His thesis, he said, was that the Fed funds rate would need to stay at 3-3.5 per cent, compared to the current 5.25-5.5 per cent.
That level seems high but in a historical context “those are not high rates,” he said. “They are certainly lower than I’ve lived with most of my investing life. They are just higher than the recent past.”
This would still probably impede economic and business growth, as companies struggled to adjust their finances to a less accommodative environment and secure the capital needed to expand output and profits.
“Things will be tougher in the years ahead and we’re already doing big business lending money to companies that are in a jam,” said Mr Marks, who pioneered distressed debt investing in the late 1980s.
Many companies, while not at risk of defaulting on their debts yet, had large debt “gaps” in their balance sheets because banks are now charging much higher rates than two or three years ago, and many lenders had shrunk the loans they are willing to grant.
“So we lend it to them. They have a need, we will fill their need, but we’ll charge them for it,” Mr Marks said. “And we can do much more of that in this environment. This is a much more propitious environment for us.”
Oaktree counts several big superannuation funds as investors and has an investment team headed by former Macquarie Capital executive Byron Beath.
Mr Marks said credit investments such as bonds, loans, and high yield debt could offer equity-like returns but with less risk and volatility because of the contractual nature of the cash flows involved in such investments.
Opportunities in distressed debt and corporate restructurings may abound in coming years as problem sectors such as commercial real estate and healthcare companies face challenges servicing or refinancing maturing debts, putting stress on overleveraged balance sheets.
However, Mr Marks said the future of office towers in the US remained so uncertain that it was difficult even for Oaktree to deploy investment capital with confidence.

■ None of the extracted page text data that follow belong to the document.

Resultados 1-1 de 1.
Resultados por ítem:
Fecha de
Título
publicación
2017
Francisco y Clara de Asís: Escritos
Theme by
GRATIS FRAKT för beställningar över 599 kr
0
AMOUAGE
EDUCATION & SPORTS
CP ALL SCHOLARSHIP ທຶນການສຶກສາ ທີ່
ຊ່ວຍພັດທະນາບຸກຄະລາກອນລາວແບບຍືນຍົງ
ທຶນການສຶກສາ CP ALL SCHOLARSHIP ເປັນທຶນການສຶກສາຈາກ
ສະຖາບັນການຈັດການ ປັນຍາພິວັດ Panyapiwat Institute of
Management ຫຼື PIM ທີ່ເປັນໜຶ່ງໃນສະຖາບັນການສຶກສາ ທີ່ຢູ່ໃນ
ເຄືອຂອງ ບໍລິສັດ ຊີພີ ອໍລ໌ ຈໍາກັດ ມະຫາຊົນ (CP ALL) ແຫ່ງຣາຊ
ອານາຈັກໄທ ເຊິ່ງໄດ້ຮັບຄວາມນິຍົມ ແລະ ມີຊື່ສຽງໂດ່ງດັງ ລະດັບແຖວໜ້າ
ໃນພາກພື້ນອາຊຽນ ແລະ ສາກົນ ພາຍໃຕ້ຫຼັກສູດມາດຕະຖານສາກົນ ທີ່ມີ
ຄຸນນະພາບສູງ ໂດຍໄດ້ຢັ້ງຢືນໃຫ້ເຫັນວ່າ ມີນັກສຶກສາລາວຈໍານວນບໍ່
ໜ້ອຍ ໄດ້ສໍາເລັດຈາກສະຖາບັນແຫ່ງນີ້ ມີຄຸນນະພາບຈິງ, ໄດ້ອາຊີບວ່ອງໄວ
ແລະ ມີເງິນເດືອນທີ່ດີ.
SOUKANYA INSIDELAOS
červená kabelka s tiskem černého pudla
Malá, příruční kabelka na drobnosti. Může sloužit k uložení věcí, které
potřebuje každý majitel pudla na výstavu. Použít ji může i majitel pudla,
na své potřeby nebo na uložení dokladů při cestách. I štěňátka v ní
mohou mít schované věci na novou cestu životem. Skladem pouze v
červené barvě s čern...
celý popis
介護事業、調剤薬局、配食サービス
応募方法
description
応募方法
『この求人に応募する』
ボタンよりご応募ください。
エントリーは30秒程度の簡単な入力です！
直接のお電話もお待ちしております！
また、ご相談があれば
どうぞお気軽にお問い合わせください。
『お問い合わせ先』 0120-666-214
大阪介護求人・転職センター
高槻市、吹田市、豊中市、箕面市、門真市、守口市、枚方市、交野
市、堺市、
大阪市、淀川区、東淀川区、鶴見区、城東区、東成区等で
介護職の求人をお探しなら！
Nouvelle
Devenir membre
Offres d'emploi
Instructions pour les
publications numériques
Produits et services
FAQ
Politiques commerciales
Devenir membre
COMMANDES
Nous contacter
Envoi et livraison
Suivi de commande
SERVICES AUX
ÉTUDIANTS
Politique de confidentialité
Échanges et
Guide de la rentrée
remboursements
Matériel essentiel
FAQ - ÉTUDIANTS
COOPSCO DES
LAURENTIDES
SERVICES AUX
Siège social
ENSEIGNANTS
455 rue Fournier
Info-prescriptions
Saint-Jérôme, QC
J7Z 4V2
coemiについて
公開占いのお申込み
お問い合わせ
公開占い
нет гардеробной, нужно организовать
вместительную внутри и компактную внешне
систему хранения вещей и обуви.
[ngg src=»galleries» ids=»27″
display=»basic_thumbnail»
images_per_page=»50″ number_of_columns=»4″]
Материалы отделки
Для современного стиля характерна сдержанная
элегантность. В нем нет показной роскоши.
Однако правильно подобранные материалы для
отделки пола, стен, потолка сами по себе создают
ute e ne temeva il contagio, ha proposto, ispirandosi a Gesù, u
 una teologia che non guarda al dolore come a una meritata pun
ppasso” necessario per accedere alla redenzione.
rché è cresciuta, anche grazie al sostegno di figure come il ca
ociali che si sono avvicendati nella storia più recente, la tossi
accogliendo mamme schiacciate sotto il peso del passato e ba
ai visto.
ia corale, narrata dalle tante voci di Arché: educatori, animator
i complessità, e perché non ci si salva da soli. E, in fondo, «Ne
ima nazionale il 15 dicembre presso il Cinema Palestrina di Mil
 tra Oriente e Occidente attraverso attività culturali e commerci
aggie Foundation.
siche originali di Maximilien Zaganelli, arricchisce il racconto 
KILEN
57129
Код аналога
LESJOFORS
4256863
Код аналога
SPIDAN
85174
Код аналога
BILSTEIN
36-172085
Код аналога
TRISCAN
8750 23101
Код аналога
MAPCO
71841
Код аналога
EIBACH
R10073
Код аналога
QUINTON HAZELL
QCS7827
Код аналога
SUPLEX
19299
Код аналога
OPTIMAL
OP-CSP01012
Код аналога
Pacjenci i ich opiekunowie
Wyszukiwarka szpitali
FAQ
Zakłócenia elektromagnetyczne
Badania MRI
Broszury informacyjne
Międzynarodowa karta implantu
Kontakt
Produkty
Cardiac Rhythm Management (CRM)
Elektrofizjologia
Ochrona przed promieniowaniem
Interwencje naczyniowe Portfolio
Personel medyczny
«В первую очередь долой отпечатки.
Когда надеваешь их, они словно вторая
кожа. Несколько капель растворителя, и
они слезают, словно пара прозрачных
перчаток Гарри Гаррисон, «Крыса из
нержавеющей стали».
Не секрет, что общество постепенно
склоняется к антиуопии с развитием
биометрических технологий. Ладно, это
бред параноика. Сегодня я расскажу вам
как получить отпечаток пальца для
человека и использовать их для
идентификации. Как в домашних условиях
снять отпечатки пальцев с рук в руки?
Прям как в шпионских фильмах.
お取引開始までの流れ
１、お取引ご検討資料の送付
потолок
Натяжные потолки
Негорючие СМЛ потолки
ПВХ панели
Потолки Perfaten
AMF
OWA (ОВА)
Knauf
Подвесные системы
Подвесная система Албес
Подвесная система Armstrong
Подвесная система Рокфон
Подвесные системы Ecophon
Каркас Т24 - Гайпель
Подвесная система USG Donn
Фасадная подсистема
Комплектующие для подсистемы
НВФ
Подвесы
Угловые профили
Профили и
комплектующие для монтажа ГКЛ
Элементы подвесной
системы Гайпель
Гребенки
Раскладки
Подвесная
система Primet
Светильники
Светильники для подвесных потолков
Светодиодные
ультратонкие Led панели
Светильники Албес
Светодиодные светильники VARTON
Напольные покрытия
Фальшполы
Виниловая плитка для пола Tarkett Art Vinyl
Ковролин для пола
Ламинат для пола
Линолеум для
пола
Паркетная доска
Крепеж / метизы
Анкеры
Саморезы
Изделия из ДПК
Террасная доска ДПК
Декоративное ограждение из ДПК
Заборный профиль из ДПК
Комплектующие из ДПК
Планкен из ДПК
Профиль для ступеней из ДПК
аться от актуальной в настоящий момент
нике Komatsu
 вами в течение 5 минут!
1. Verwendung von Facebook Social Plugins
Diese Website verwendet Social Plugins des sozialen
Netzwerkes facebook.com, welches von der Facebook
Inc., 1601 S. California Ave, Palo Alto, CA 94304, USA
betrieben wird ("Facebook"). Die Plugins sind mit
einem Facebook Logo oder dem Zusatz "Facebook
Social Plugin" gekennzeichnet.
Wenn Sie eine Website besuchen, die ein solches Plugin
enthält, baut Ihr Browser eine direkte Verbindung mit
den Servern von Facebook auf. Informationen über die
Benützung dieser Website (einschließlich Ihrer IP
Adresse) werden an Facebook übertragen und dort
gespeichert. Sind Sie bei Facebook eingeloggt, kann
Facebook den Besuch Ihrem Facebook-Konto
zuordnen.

When it came to dealing with geopolitical and economic uncertainties, he said those did not necessarily mean avoiding major markets such as China, despite its economic struggles and geopolitical risks.
Many investors see China as “uninvestable” because of the economic challenges and geopolitical risks involved, but Mr Marks has been highly successful investing where others haven’t seen value.
“I’m not as afraid of China as everybody else is,” he said. “The one thing we know is that China’s market has really suffered. Many people have applied the label uninvestable, and I have made my whole career investing in things that other people considered uninvestable, like bankrupt debt.
“When other people say I wouldn’t touch that with a 10 foot pole, then that’s where the bargains are. So we are open to investing in China carefully.”
He said he believed the Chinese economy needed to grow at about 5 per cent every year to accomplish its government’s goals. Doing that internally would be difficult given its demographic challenges and its lack of a sizeable consumer class.
And external demand from China’s “buddies”, Russia, North Korea and Iran, wouldn’t be enough to make up the shortfall, and so the second-largest economy needed demand from the rest of the world, Mr Marks said.
“Which in my opinion means they can’t go rogue, so they’ll rattle their sabres and they’ll threaten, but the world is in a place with regard to the developed powers where it’s hard to think about a war. And I think that includes China,” he said.
Mr Marks also said he believed there was a path to peace in the Middle East.
There were several countries that would support a responsible Palestinian government and the building of its economy so that people there could have a future to look forward to: “Many of us believe there is a path to peace. Israel will have to make some tough decisions, but I just don’t think the future is hopeless.”